Ct variation/Ct limit/rē values/efficiency errors - (Feb/26/2010 )
Hey guys, I have some important questions in order to accurately evaluate some real-time data from students in my lab. Here they go:
If analyzing real-time pcr data, I was wondering about these important points:
1) Suppose you have triplicates for each sample/standard: the Ct-values of these three replicates are never exactly the same, but which degree of variation is allowed and should you remove wells of which the Ct-value is very different from the other 2? Is the cut-off around Ct +/- 0.15? And are data with Ct +/- 1.0 reliable or not at all?
2) If you read data or have wells which have Ct-values of more than 35, are these data or wells usable or is 35 the maximum allowed Ct-value? (I thought more than 35 was comparable to the baseline threshold)
3)When real-time data have correlation coefficients (rē) of 0.91-0.95, are these data reliable? (I thought data should have at least 0.98 rē)

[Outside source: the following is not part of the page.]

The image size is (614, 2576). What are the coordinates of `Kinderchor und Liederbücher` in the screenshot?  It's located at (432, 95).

4) If you have data with efficiencies of more than 100 % (standard curve slope > -3.33, for example -2.90), are these data reliable? Is the > 100 % efficiency due to improper settings of the threshold/baseline or due to pipetting mistakes?

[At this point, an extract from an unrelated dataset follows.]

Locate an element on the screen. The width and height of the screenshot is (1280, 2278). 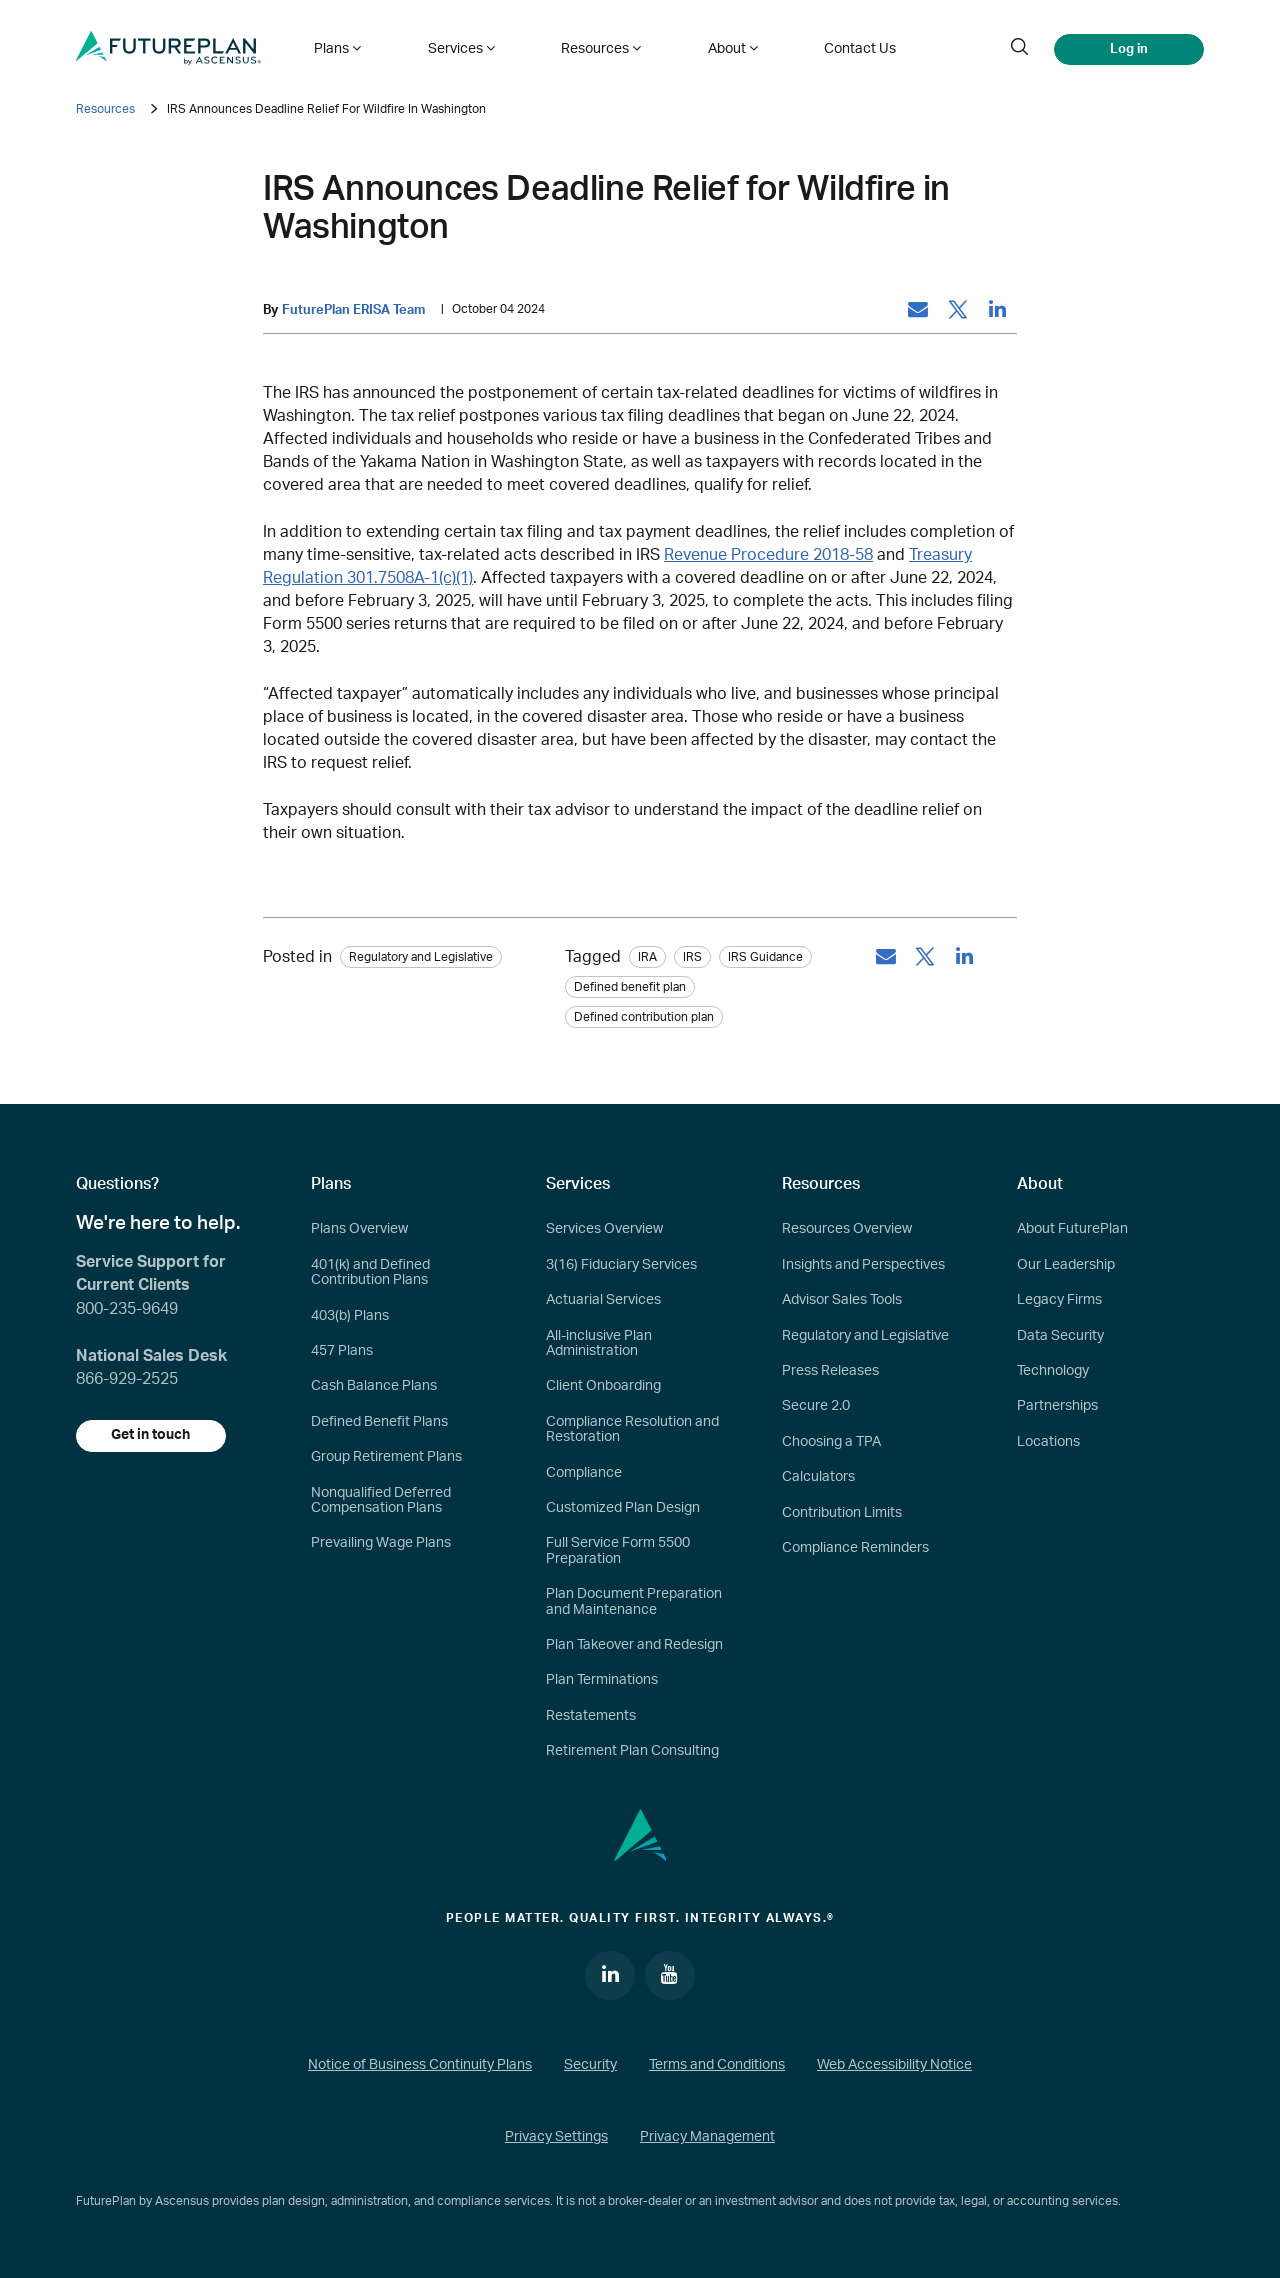
Group Retirement Plans is located at coordinates (386, 1457).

If you have answers to any of these questions, that would be extremely helpful!
Thank you in advance and greetings!!!
Wozzels
wozzels on Feb 26 2010, 07:15 PM said:
If analyzing real-time pcr data, I was wondering about these important points:
1) Suppose you have triplicates for each sample/standard: the Ct-values of these three replicates are never exactly the same, but which degree of variation is allowed and should you remove wells of which the Ct-value is very different from the other 2? Is the cut-off around Ct +/- 0.15? And are data with Ct +/- 1.0 reliable or not at all?
2) If you read data or have wells which have Ct-values of more than 35, are these data or wells usable or is 35 the maximum allowed Ct-value? (I thought more than 35 was comparable to the baseline threshold)
3)When real-time data have correlation coefficients (rē) of 0.91-0.95, are these data reliable? (I thought data should have at least 0.98 rē)
4) If you have data with efficiencies of more than 100 % (standard curve slope > -3.33, for example -2.90), are these data reliable? Is the > 100 % efficiency due to improper settings of the threshold/baseline or due to pipetting mistakes?
If you have answers to any of these questions, that would be extremely helpful!
Thank you in advance and greetings!!!
Wozzels
Hi Wozzels,
I might be able to answer ur first 2 questions.....
1) triplicates shpuld ideally be the almost same........with Taqman, a variation of +/- 0.5 is considered goos, whereas for Sybr green...+/- 0.75. 1.0 is too high..........if its a triplicate set frm the same naster mix, then, of course, u should suspect pipetting errors, or primer dimer formation.....
2) n i think u shud discard the data with Ct values higher than 35...
3) about r value, i would myself like to have an answer...
Here are my two cents:
1. You should never remove replicates unless it is clear that they are outliers. A Ct difference of 0.15 is not an outlier, while a difference of >1.0 could be an outlier depending on how tights your other readings are.
2. It is perfectly fine to use a Ct value of 35 if you run 45 to 50 PCR cycles. The only reason why you would not use a Ct value of 35 is if you only run 40 PCR cycles. This is because you cannot really tell if the amplification is real when you only have 5 PCR cycles beyond the point where the Ct is calculated.
3. Any qPCR run with an r2 lower than 0.98 is for all intended purposes useless (not reproducible/tight enough). In my experience I've never used any qPCR assay that gave me an r2 lower than 0.99, and I have always strived for an r2 higher than 0.995. In short, an r2 higher than 0.98 is ok, although sloppy, an r2 of 0.99 is better, and an r2 >0.995 is good technique.
4. Data with efficiencies higher than 100% are rare, but possible, and they are likely not due to threshold/baseline settings (although if done incorrectly, settings the threshold/baseline manually can give you all sorts of weird results). There are many ways you can get efficiencies higher than 100%, but the most common is the presence of an inhibitor in your sample.
My recommendation: test different qPCR assays, for the same gene, to find the one that gives you the best results (highest r2, closest to 100% efficiency, etc), and only then use it to analyze your samples.